Other dark beers include a bock lager, which is cloudy rather than properly dark and carries a delicious smoke and burnt caramel flavour which reaches parts of the nose other beers don't reach. They also do Hopback, which claims to be in the real ale style, and is indeed complex and bitter like the best of them, but is a tad too fizzy to be counted with proper real ales, in my opinion. There's also the inevitable stout, this one being made with oatmeal. It has a strong roasted grain flavour and is very heavy and satisfying.

All in all, the range and style of Brewerkz makes it one of my favourite brewpubs and definitely worth a visit should you need something other than Tiger or a gin sling.
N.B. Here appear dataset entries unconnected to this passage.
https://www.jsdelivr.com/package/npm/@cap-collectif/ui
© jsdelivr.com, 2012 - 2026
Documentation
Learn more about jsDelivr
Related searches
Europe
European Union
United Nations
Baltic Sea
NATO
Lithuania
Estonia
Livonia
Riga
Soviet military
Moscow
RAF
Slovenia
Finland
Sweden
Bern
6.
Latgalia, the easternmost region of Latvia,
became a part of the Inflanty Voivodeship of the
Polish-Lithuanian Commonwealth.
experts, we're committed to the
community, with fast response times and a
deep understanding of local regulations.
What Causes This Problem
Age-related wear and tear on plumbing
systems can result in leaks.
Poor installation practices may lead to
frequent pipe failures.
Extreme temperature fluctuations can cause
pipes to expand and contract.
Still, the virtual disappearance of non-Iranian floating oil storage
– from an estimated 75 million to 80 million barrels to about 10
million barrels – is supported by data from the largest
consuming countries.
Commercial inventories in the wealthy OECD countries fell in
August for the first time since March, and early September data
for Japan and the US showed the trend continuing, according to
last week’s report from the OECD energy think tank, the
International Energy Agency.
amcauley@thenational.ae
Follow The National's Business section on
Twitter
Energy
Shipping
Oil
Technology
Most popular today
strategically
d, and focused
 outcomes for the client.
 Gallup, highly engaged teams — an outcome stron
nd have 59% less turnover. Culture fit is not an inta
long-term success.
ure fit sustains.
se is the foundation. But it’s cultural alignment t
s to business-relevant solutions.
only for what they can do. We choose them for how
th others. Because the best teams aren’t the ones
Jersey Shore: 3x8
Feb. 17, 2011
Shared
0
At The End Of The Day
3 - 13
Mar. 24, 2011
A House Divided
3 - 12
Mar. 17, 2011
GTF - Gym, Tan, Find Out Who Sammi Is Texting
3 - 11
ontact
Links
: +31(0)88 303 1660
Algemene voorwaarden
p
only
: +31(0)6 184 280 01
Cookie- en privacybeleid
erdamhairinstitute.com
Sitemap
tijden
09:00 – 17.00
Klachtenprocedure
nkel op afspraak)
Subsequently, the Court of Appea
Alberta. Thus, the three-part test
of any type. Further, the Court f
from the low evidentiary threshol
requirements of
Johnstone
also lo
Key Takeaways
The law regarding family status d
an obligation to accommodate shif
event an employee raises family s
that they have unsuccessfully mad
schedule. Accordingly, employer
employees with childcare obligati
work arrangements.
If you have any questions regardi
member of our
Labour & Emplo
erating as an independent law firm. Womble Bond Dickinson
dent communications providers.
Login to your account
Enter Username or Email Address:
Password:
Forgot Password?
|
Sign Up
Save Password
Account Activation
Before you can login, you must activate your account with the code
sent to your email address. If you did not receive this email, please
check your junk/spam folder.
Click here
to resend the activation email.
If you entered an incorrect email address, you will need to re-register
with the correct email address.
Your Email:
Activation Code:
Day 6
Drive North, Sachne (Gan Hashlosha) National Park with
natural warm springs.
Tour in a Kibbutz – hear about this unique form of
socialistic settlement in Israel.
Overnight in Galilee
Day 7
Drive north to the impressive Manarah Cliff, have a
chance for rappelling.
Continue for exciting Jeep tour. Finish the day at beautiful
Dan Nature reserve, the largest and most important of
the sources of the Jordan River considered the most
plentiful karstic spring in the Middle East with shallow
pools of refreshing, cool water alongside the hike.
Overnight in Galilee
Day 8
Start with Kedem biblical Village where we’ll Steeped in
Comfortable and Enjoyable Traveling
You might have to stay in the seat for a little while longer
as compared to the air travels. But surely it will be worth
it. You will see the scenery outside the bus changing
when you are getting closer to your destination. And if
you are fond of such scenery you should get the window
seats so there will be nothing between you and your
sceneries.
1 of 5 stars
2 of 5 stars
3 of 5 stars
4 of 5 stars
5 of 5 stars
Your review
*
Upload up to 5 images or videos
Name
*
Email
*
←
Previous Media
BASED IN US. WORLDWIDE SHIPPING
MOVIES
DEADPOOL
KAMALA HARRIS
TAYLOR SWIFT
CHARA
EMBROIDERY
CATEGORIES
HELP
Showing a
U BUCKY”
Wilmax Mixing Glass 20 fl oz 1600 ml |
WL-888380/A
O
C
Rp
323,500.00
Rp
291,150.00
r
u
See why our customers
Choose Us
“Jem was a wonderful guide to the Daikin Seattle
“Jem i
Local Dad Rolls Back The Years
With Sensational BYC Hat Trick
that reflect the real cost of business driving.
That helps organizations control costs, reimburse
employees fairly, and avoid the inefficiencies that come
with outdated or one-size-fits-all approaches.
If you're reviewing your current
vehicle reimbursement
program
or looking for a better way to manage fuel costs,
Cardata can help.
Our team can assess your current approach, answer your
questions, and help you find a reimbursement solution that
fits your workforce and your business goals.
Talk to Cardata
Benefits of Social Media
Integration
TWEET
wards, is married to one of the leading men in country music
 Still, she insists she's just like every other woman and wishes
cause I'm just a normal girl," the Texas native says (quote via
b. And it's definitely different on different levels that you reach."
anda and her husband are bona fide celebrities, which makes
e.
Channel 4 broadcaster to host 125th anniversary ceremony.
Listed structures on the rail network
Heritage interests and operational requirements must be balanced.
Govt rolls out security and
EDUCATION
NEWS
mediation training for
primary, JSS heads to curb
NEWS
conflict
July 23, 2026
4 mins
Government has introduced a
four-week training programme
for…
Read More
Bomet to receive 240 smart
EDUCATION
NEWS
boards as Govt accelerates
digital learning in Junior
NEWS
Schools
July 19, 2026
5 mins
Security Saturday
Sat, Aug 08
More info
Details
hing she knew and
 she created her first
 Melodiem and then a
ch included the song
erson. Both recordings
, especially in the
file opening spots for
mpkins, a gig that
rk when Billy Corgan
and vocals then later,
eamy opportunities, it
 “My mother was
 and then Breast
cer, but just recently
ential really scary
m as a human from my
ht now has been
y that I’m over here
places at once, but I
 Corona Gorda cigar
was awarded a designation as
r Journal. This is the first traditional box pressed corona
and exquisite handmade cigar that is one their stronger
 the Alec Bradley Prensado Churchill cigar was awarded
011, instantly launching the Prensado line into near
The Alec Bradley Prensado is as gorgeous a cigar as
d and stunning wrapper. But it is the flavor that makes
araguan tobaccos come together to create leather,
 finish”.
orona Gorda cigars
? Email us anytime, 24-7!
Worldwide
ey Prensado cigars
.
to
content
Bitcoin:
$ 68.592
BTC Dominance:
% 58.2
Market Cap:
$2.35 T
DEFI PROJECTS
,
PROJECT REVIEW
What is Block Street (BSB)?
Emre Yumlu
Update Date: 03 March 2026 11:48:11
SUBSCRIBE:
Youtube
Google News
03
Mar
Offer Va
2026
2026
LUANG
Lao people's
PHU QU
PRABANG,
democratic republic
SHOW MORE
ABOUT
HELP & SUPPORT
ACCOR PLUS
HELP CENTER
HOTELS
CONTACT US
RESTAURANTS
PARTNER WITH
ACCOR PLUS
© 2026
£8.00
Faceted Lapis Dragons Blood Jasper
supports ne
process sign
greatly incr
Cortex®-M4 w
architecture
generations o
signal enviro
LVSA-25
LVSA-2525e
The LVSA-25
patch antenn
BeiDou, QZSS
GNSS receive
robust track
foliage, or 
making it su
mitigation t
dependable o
Less worth the effort is the Singapore branch of the Paulaner brewhouse chain. I had to cross a ring of steel put up for the World Bank conference to get to it and I don't think it was worth it. They produce a helles and a dunkel, both rather insipid and neither as good as the mass-produced mainstream Paulaner. This is the first of this chain I've been to and I suspect it is just pointless big-brewery gimmickry of the highest order. You don't have to be independent to make great beer on the premises, but it helps.

06 September 2006

Too damn subtle

At the back of my cupboard since I got back from France has been a bottle of Doreleï, an amber ale from Fischer of Alsace. Part of the reason I haven't opened it is the stunning art nouveau bottle. This evening I succumbed.

The beer advertises itself as being spiced with vegetable extracts, but really there was very little sign of that. In the absence of instructions I drank it at a little below room temperature and found it so lacking in taste I wondered if it's meant to be served cold where flavour is less of an issue. True, it has a faint hint of gingerbread in the foretaste and the characteristic Fischer dryness at the very end, but it's too little too late.

Probably the only beer in the world better in the bottle than out.